The distinction between legal tax avoidance and illegal evasion is 'a myth' an all-party group of MPs says in its latest attack on the 'tax industry'. In a report published today,  the All-Party Parliamentary Group for Anti-Corruption & Responsible Tax and thinktank TaxWatch state that tax avoidance could and should be prosecuted as tax fraud.

The paper recommends that HMRC use existing criminal law 'to prosecute the advisers behind the most aggressive tax avoidance schemes'.
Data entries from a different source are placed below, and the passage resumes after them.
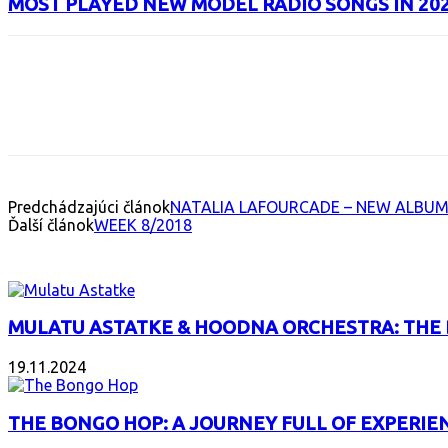
MOST PLAYED NEW MODEL RADIO SONGS IN 20
Facebook
X
Email
Print
Copy 
Predchádzajúci článok
NATALIA LAFOURCADE – NEW ALBUM
Ďalší článok
WEEK 8/2018
INTERESANT ALBUM
MULATU ASTATKE & HOODNA ORCHESTRA: THE
19.11.2024
THE BONGO HOP: A JOURNEY FULL OF EXPERIE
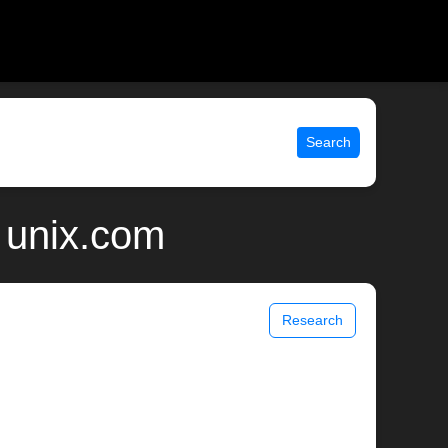
Search
 unix.com
Research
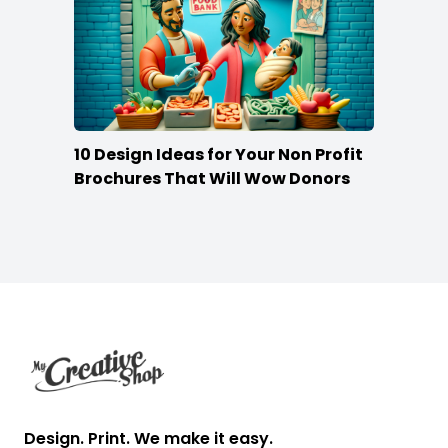
10 Design Ideas for Your Non Profit
Brochures That Will Wow Donors
Footer
Design. Print. We make it easy.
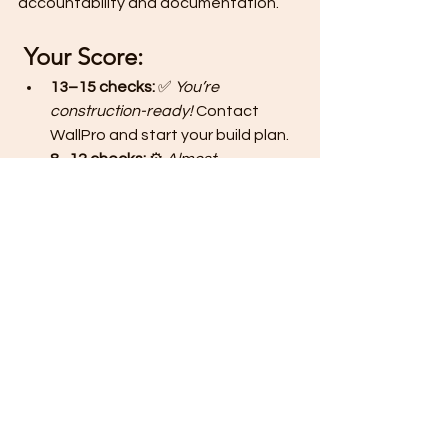
accountability and documentation.
Your Score:
13–15 checks:
 ✅ 
You’re 
construction-ready!
 Contact 
WallPro and start your build plan.
8–12 checks:
 ⚙️ 
Almost 
ready!
 Just finalize docs or 
budget before signing contracts.
Below 8:
 🧩 
Pause and plan.
 Join 
our free orientation for lot owners.
💡 
Next Step: Build Smart, Not 
in Stress
A great home starts with great 
preparation.
👉 
DM “READY”
 to get your 
Free 
Starter Kit + Readiness Planner
 from 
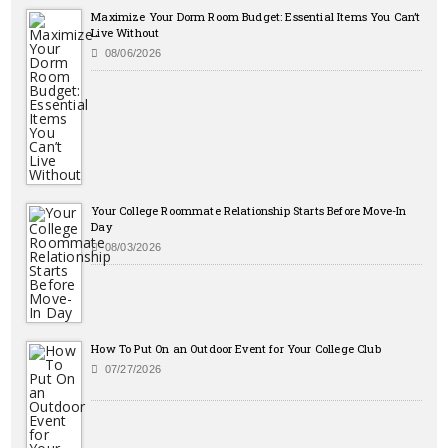
Maximize Your Dorm Room Budget: Essential Items You Can’t
Live Without
08/06/2026
Your College Roommate Relationship Starts Before Move-In
Day
08/03/2026
How To Put On an Outdoor Event for Your College Club
07/27/2026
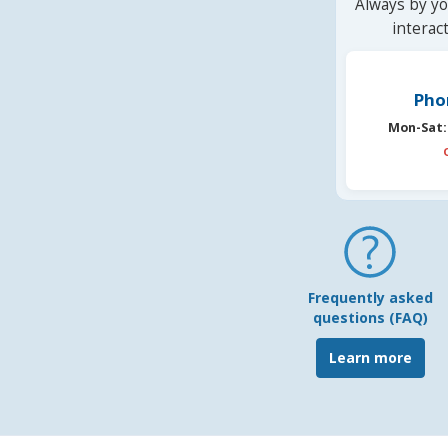
Always by yo
interac
Pho
Mon-Sat:
Frequently asked
questions (FAQ)
Learn more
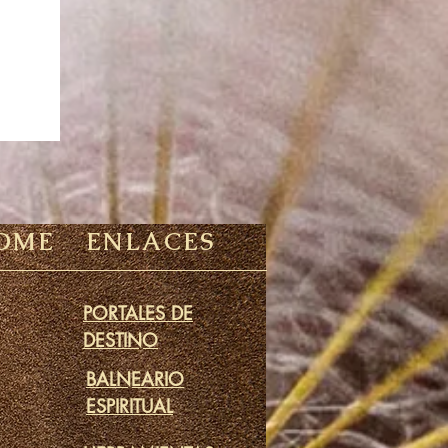
OME
ENLACES
PORTALES DE
DESTINO
BALNEARIO
ESPIRITUAL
Former goverment minister Dame Margaret Hodge MP, chair of the group, said: 'The myth that tax avoidance is legal and tax evasion is illegal is a false distinction which is reinforced by the tax industry and HMRC’s feeble approach to enforcement. Our bold new paper attempts to explode these myths and recommends that HMRC should be enforcing existing criminal law by prosecuting the enablers of the most aggressive tax avoidance. HMRC should be enforcing the laws of the land, not the rules of the “tax fraud game” that let tax avoiders and their enablers off the hook.' 

Margaret Hodge

Former goverment minister Dame Margaret Hodge MP

Source: Rex

The report argues that much that is claimed to be tax avoidance is in fact criminal fraud. 'The relevant criminal offence – "cheating the public revenue" – is extremely wide and could include tax avoiders and the advisers that devise, market and enable tax avoidance schemes,' the report states.
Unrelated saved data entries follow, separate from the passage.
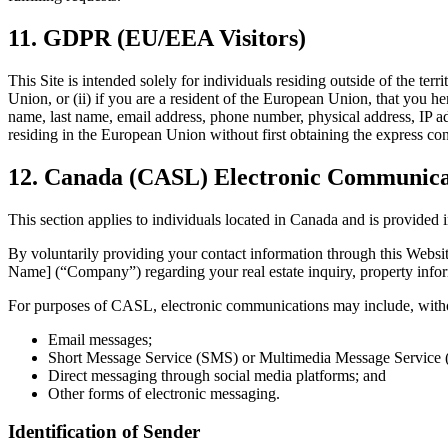
11. GDPR (EU/EEA Visitors)
This Site is intended solely for individuals residing outside of the te
Union, or (ii) if you are a resident of the European Union, that you he
name, last name, email address, phone number, physical address, IP add
residing in the European Union without first obtaining the express con
12. Canada (CASL) Electronic Communicat
This section applies to individuals located in Canada and is provid
By voluntarily providing your contact information through this Websi
Name] (“Company”) regarding your real estate inquiry, property inform
For purposes of CASL, electronic communications may include, withou
Email messages;
Short Message Service (SMS) or Multimedia Message Service
Direct messaging through social media platforms; and
Other forms of electronic messaging.
Identification of Sender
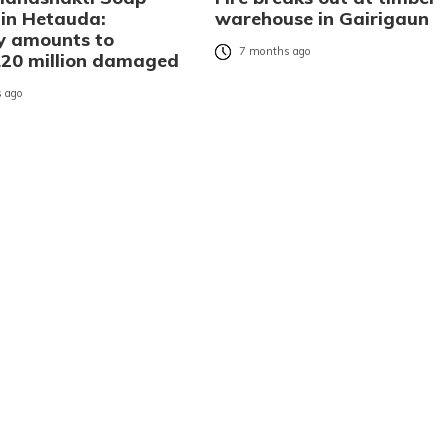
 in Hetauda:
warehouse in Gairigaun
y amounts to
7 months ago
20 million damaged
 ago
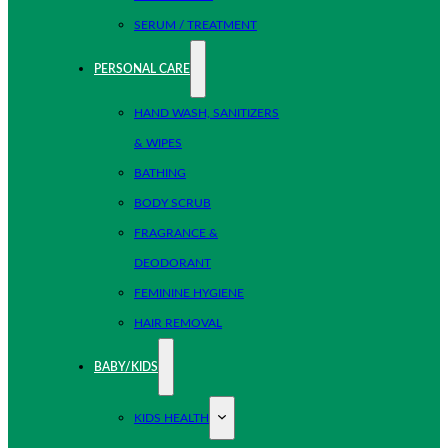
SERUM / TREATMENT
PERSONAL CARE
HAND WASH, SANITIZERS
& WIPES
BATHING
BODY SCRUB
FRAGRANCE &
DEODORANT
FEMININE HYGIENE
HAIR REMOVAL
BABY/KIDS
KIDS HEALTH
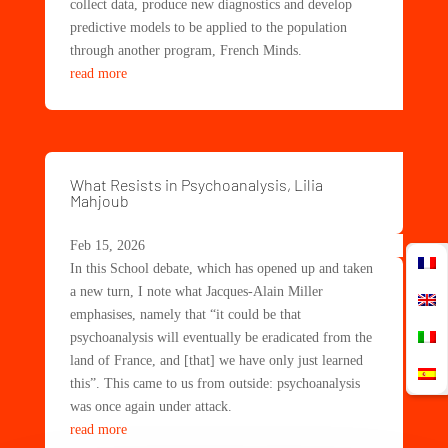
collect data, produce new diagnostics and develop
predictive models to be applied to the population
through another program, French Minds.
read more
What Resists in Psychoanalysis, Lilia
Mahjoub
Feb 15, 2026
In this School debate, which has opened up and taken
a new turn, I note what Jacques-Alain Miller
emphasises, namely that “it could be that
psychoanalysis will eventually be eradicated from the
land of France, and [that] we have only just learned
this”. This came to us from outside: psychoanalysis
was once again under attack.
read more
It alleges that HMRC prioritises cases where there is clear 'active deception' such as falsified documents. 'Because of this, tax advisers know they can recommend ineffective tax avoidance schemes with impunity, provided they comply the notional "rules of the game" by making a cursory effort to present it as legal, with no "active" deception or concealment.'

Meanwhile HMRC 'cannot keep up with better-resourced lawyers and accountants concocting potentially fraudulent avoidance schemes for their clients, and so many succeed without so much as a second glance'. 

'We need a real deterrent to stop bad behaviour or these tax cheats will continue to flout the rules,' said Hodge.

The veteran Labour MP, who served as a minister in the Blair and Brown governments, is a prominent member of the public bill committee currently scrutinising the Economic Crime and Transparency Bill.